From the world of John Wick, the prequel miniseries The Continental starts on Prime Video

Set in 1970s New York, the 3-episode miniseries follows a young Winston Scott on a deadly journey through the mysterious underworld of the Continental in an attempt to take over the very hotel where he will ultimately claim his throne.

The story told by one of the most successful film franchises of recent years, that of John Wickexpands into The Continental. The new miniseries of Prime Videoavailable to stream starting today every Friday afternoon with an 80-90 minute episode for three weeks, takes fans back in time to the hell of 1970s New York to reveal how a young Winston Scott, played on the great screen from Ian McShane, ended up becoming the owner of the eponymous hotel for elite assassins. A rise that – it should be pretty clear to you by now, after four films – involves some very lethal business to deal with. Business involving the current head of the Continental, Cormac, a role for which the production wanted and managed to have the winner of two Oscars Mel Gibson.

Inside the story of The Continental

Handsome, intelligent, cold and controlled, Winston Scott (in this younger version played by the actor of The Originals Colin Woodell) is a shrewd businessman who thinks in an unusual way. Several years after a traumatic event involving him and his brother Frankie, we find Winston in London. Forcibly taken to New York, to the Continental, where he reunites with Cormac (Gibson), a crime boss and the current manager of the hotel, Winston discovers that the latter, an intimidating but fascinating force, is on the Frankie tracks (Ben Robson, Animal Kingdom), guilty of having stolen something very precious from him with the complicity of his wife Yen (Velvet Kate). Cormac orders him to find him before he kills him, and although Winston wants nothing more to do with him and his world, he will do what it takes to protect his brother, because he knows how ruthless and brutal Cormac is.

Save The Continental your Prime Video

That world and everything that revolves around it includes many other characters.

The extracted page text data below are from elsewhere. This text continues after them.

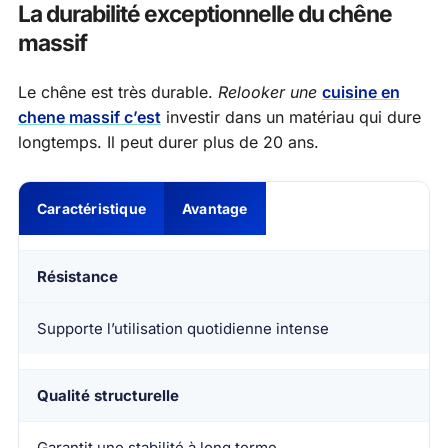
La durabilité exceptionnelle du chêne
massif
Le chêne est très durable.
Relooker une
cuisine en
chene massif c’est
investir dans un matériau qui dure
longtemps. Il peut durer plus de 20 ans.
Caractéristique
Avantage
Résistance
Supporte l’utilisation quotidienne intense
Qualité structurelle
Garantit une stabilité à long terme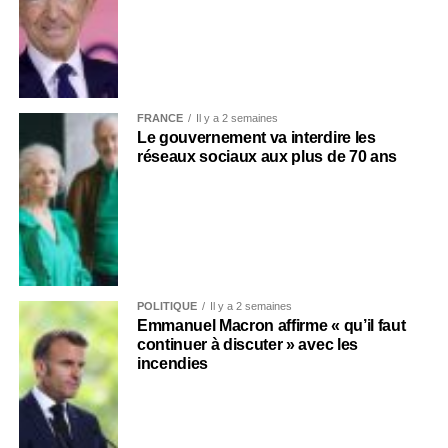
FRANCE
Il y a 2 semaines
Le gouvernement va interdire les
réseaux sociaux aux plus de 70 ans
POLITIQUE
Il y a 2 semaines
Emmanuel Macron affirme « qu’il faut
continuer à discuter » avec les
incendies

Like Charon (Ayomide Adegu), Cormac’s trusted assistant whose loyalty is tested and must choose between his protector and a potential found family; role played in films by the late Lance Reddick. KD e Mayhew (Michelle Prada e Jeremy Bobb) are a pair of detectives with different approaches to the Continental’s affairs. While she is determined to uncover the city’s criminal underbelly with her own agenda, he bluntly warns her to stay away from the hotel. There is a play of strength between the two, and also something more that is not visible to everyone. Especially to Mayhew’s wife. Finally, the Lou brothers (Jessica Allain) e Miles (Hubert Point-Du Jour), entangled in the affairs of the mafia and the underworld out of necessity: the dojo that their father bequeathed to them is a trickle of money and they need to make more – with the complicity of Lemmy (Adam Shapiro) and in the past also by Frankie – to keep it open.

Rule no. 1: Don’t bore the audience

In an interview with TVLinethe director and executive producer Albert Hughes he said that one of the rules followed so that that of The Continental it sounds like a story from the world of John Wick was to make sure that “the audience didn’t get bored. This very mysterious mythology in which all the audience’s questions are never fully answered. In a certain sense it’s a kind of homage to European cinema; no one says that about films Of John Wick, but the last one had a very European ending even though Americans sometimes take things too literally. I didn’t take that ending literally. They were also good with the locations. With the fighting. With the color of the film. We took all of that and put it in the ’70s era with two characters you’re familiar with – Winston and Charon – but younger. And then we had to introduce the audience to new characters – and that was actually the biggest challenge.”